The following comment was posted: “Yes, and what REALLY gets me is when they demand home-schooled children take their standardized tests when it has been proven over and over that they are testing at the 80th to 90th percentile on average and the SAT scores of home-schooled children say it ALL! All the district has to do is gear their precious curriculum to the subject matter of the test and the kids can sometimes pass! Why can’t we just get back to the basics. Teach the child to read, write and do arithmetic. Teach them what they need to know to excel in the job market in our technologically advanced society.” I think I need to clarify a few things.
The first issue here is home-schooling, the second is standardized testing, and the third is general curriculum, and I’ll address them one at a time. I never intend to endorse home-schooling, nor to imply that standardized testing is useless. In fact, if there’s anyplace where standardized testing is needed, it’s in home-schooling situations. Additionally, curriculum is an entirely separate issue, and whatever that curriculum is, there does need to be some form of standardized testing geared toward it.
I’ll state that as far as I’m concerned, home-schooling should be a last resort, and only in cases where several conditions are met. The first condition has to be that there is no other reasonable alternative. The public schools available must be bad, I mean really bad, as in unsafe (gang activity, etc.) and poorly staffed with utterly incompetent teachers, because I’ve seen plenty of incompetents home-schooling their children. There should be no good private schools available; while I’m not a fan of private schools, especially religion-based ones, they are still generally better than home-schooling.

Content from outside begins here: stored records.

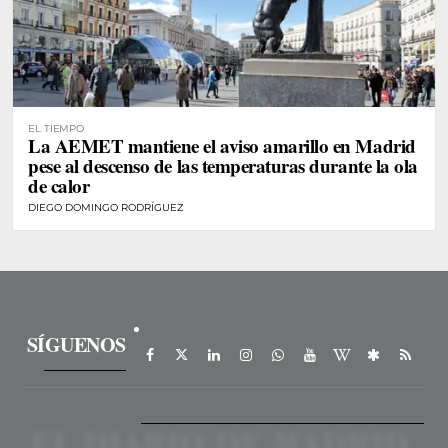
EL TIEMPO
La AEMET mantiene el aviso amarillo en Madrid
pese al descenso de las temperaturas durante la ola
de calor
DIEGO DOMINGO RODRÍGUEZ
SÍGUENOS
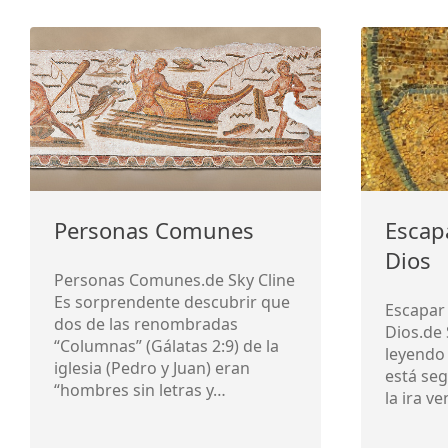
Personas Comunes
Escap
Dios
Personas Comunes.de Sky Cline
Es sorprendente descubrir que
Escapar 
dos de las renombradas
Dios.de 
“Columnas” (Gálatas 2:9) de la
leyendo
iglesia (Pedro y Juan) eran
está se
“hombres sin letras y…
la ira v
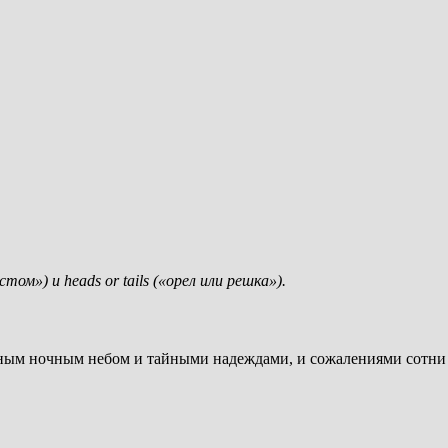
том») и heads or tails («орел или решка»).
нечным ночным небом и тайными надеждами, и сожалениями сотни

The second condition is that the parent or parents conducting the schooling need to be just as qualified, or preferably better qualified, as the teachers a school district would hire for each subject. The comment above is a perfect example, for instance, of someone who does not understand statistics in the least, nor logic. First, the average scores on tests are relatively meaningless, since the extremes may vary considerably more than those of regularly schooled children. In addition, the individual strengths, and weaknesses, of the person(s) conducting the home-schooling are likely to be reflected in the children, rather than exposure to a variety of teaching talents, thus the child with a strong math/weak verbal parent may become strong in math but even weaker in verbal skills.